If you are going to make an argument against the strategy and gameplan that Capuano has instilled, reference that maybe the aggressive forecheck system they now use is not suited for the current lineup of players.
When does responsibility shift to where it most properly belongs? To the players. They apparently know what it takes to succeed at this level, even losing in the first round as they did last season to the Pittsburgh Penguins. Problem is, execution has been poor in all three zones. Defensively, too many mistakes leaving goaltenders Evgeni Nabokov and Kevin Poulin out to dry, neutral zone turnovers and poor coverage and offensive perimeter play that does not produce high quality scoring chances.
Imagine the Islanders being Pete Puma and the opponent being Bugs Bunny in this famous skit…
Capuano seems to be very liked within the Islanders dressing room for his penchant of not airing out his annoyances to the media in his post-game commentary. A number of players recently have spoken up in his behalf, taking the blame on themselves for the effort and missed assignments. So why are the fans not following suit?
If you look at how ex-Rangers boss John Tortorella lost the dressing room in Manhattan, leading to a rumored player revolt that drove him to Vancouver, it did not seem to change his style at all from comments he made to the Canucks media on Tuesday.
“We sucked. It was easily our worst game of the year,” Tortorella said. “We didn’t deserve a point. I can’t explain the third period. I wish I could.”
That might just be a fair assessment of his teams play and the individuals in the dressing room might be ok with that for now but I can guarantee the more he airs out those grievances to the media, the more tiring the players become of it.
Would Peter Laviolette (389-282-25, 1 Stanley Cup) be a better alternative to Capuano (92-94-31)? How about Ron Wilson (648-561-101) or Brent Sutter (215-146-49)? Give Doug Weight his first crack at running a professional team as the boss?
I am not sold on any of those above candidates being able to come in at this juncture and work miracles with what Capuano has had to deal with roster and passion wise.
At the end of the day, Islanders fans themselves created heightened expectations that this team was ready to make a leap based on one playoff series that they ultimately lost. As much as the players must take the blame for what has happened on the ice, fans must bear the brunt of responsibility for that.
The rebuild is not over.

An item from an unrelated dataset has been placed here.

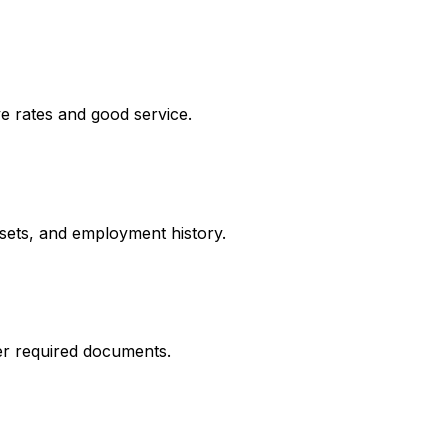
e rates and good service.
ssets, and employment history.
er required documents.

We are close to entering a transition stage but it will still be a couple of years before general manager Garth Snow can assess what he has in the deep farm system he has worked so hard to create. I realize how frustrating that reality must be, especially for the long-suffering fan but there is no other alternative at the present time.

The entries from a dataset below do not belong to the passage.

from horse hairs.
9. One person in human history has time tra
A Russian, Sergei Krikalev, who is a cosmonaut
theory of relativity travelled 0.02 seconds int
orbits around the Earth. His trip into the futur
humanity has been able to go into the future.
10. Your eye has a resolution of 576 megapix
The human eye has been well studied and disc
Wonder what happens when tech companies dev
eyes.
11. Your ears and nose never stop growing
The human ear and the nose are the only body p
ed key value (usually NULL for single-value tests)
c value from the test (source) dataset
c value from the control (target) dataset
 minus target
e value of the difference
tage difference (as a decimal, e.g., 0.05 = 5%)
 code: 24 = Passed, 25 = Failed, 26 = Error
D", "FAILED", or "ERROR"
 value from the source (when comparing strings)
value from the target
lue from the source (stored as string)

The defensemen being groomed in Bridgeport are not ready yet. Neither is Ryan Strome, as much as people want to believe he is. Teams are just not willing to trade the caliber of d-man that would come in and help New York immediately in their own zone.
Goaltending? Snow made a better offer than Vancouver for Cory Schneider at the 2013 NHL draft and was turned away. Roberto Luongo was never available once the Canucks decided to move their supposed future and Snow was not going down the Tim Thomas road again. Instead of paying the ransom for Jonathan Bernier to Los Angeles, he figured it would be more prudent to see what he had in Kevin Poulin and Anders Nilsson.
Most people like roller-coasters. They are a fun diversion from the stresses of everyday life. The ups and downs, your stomach turning like a pancake on a griddle. Just think of the Nassau Coliseum as an amusement park and the more realistic expectation should begin to set in.
Unfortunately for Jack Capuano however, there will be a point where he will pay the ultimate price if his players continue to show an inability to get things straight. That price will be his job, whether it is warranted or not.